--- Data extract ---

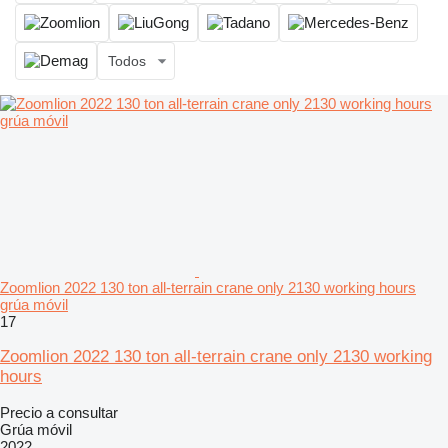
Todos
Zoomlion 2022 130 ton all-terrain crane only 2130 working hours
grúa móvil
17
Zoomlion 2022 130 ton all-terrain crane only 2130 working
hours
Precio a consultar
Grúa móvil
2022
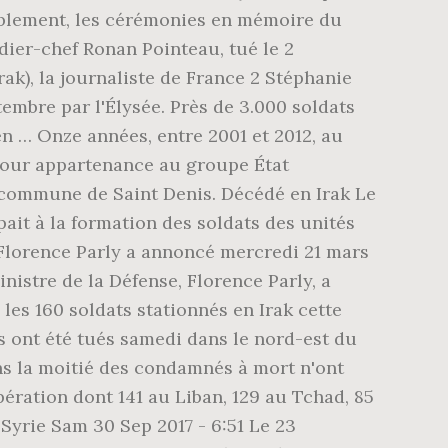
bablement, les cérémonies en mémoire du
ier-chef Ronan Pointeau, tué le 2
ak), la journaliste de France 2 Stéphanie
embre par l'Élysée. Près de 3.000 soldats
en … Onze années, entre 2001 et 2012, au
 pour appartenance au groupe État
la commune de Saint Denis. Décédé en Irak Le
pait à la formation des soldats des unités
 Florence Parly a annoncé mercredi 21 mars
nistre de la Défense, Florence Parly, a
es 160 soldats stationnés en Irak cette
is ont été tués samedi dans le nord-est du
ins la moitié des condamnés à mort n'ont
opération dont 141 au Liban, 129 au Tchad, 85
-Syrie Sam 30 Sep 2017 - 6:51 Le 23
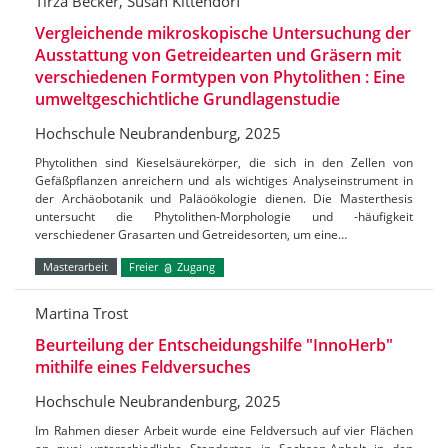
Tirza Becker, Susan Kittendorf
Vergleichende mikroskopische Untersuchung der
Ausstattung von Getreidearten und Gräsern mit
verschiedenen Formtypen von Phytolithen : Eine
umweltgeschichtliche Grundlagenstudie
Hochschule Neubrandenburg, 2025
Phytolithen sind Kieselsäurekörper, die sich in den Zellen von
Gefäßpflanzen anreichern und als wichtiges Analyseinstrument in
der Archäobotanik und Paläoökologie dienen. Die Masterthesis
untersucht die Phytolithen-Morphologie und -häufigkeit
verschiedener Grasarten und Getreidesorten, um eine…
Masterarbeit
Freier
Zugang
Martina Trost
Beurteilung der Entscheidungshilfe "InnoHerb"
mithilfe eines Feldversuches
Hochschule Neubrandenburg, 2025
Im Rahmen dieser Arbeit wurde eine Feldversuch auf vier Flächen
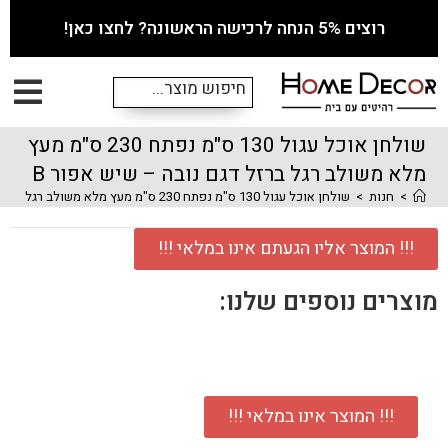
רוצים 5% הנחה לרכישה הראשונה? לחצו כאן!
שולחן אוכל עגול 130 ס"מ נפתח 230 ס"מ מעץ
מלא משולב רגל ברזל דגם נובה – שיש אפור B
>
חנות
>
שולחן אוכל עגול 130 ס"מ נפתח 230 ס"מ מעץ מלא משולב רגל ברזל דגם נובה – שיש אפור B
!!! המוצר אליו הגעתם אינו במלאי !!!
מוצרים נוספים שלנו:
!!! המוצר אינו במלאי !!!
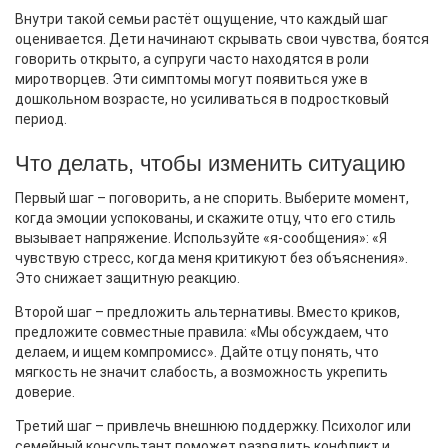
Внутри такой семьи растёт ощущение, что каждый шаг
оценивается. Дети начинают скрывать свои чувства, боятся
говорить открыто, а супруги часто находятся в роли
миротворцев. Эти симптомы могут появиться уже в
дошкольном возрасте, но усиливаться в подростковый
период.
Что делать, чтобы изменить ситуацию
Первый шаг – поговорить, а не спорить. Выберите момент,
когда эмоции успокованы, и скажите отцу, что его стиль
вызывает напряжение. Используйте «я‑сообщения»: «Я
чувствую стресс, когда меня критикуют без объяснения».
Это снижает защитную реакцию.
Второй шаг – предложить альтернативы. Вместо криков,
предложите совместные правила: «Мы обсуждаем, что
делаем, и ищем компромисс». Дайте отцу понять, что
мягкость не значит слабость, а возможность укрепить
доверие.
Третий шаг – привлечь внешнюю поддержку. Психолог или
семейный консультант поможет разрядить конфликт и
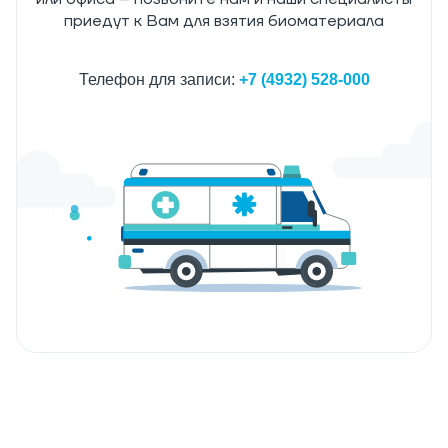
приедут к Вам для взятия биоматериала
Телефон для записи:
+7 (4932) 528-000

---

Task instructions:
The data above should be returned in full, exactly as written, apart from its images.

Answer section:
Todos
Zoomlion 2022 130 ton all-terrain crane only 2130 working hours
grúa móvil
17
Zoomlion 2022 130 ton all-terrain crane only 2130 working
hours
Precio a consultar
Grúa móvil
2022
bablement, les cérémonies en mémoire du
ier-chef Ronan Pointeau, tué le 2
ak), la journaliste de France 2 Stéphanie
embre par l'Élysée. Près de 3.000 soldats
en … Onze années, entre 2001 et 2012, au
 pour appartenance au groupe État
la commune de Saint Denis. Décédé en Irak Le
pait à la formation des soldats des unités
 Florence Parly a annoncé mercredi 21 mars
nistre de la Défense, Florence Parly, a
es 160 soldats stationnés en Irak cette
is ont été tués samedi dans le nord-est du
ins la moitié des condamnés à mort n'ont
opération dont 141 au Liban, 129 au Tchad, 85
-Syrie Sam 30 Sep 2017 - 6:51 Le 23
Tirza Becker, Susan Kittendorf
Vergleichende mikroskopische Untersuchung der
Ausstattung von Getreidearten und Gräsern mit
verschiedenen Formtypen von Phytolithen : Eine
umweltgeschichtliche Grundlagenstudie
Hochschule Neubrandenburg, 2025
Phytolithen sind Kieselsäurekörper, die sich in den Zellen von
Gefäßpflanzen anreichern und als wichtiges Analyseinstrument in
der Archäobotanik und Paläoökologie dienen. Die Masterthesis
untersucht die Phytolithen-Morphologie und -häufigkeit
verschiedener Grasarten und Getreidesorten, um eine…
Masterarbeit
Freier
Zugang
Martina Trost
Beurteilung der Entscheidungshilfe "InnoHerb"
mithilfe eines Feldversuches
Hochschule Neubrandenburg, 2025
Im Rahmen dieser Arbeit wurde eine Feldversuch auf vier Flächen
רוצים 5% הנחה לרכישה הראשונה? לחצו כאן!
שולחן אוכל עגול 130 ס"מ נפתח 230 ס"מ מעץ
מלא משולב רגל ברזל דגם נובה – שיש אפור B
>
חנות
>
שולחן אוכל עגול 130 ס"מ נפתח 230 ס"מ מעץ מלא משולב רגל ברזל דגם נובה – שיש אפור B
!!! המוצר אליו הגעתם אינו במלאי !!!
מוצרים נוספים שלנו:
!!! המוצר אינו במלאי !!!
Внутри такой семьи растёт ощущение, что каждый шаг
оценивается. Дети начинают скрывать свои чувства, боятся
говорить открыто, а супруги часто находятся в роли
миротворцев. Эти симптомы могут появиться уже в
дошкольном возрасте, но усиливаться в подростковый
период.
Что делать, чтобы изменить ситуацию
Первый шаг – поговорить, а не спорить. Выберите момент,
когда эмоции успокованы, и скажите отцу, что его стиль
вызывает напряжение. Используйте «я‑сообщения»: «Я
чувствую стресс, когда меня критикуют без объяснения».
Это снижает защитную реакцию.
Второй шаг – предложить альтернативы. Вместо криков,
предложите совместные правила: «Мы обсуждаем, что
делаем, и ищем компромисс». Дайте отцу понять, что
мягкость не значит слабость, а возможность укрепить
доверие.
Третий шаг – привлечь внешнюю поддержку. Психолог или
семейный консультант поможет разрядить конфликт и
приедут к Вам для взятия биоматериала
Телефон для записи:
+7 (4932) 528-000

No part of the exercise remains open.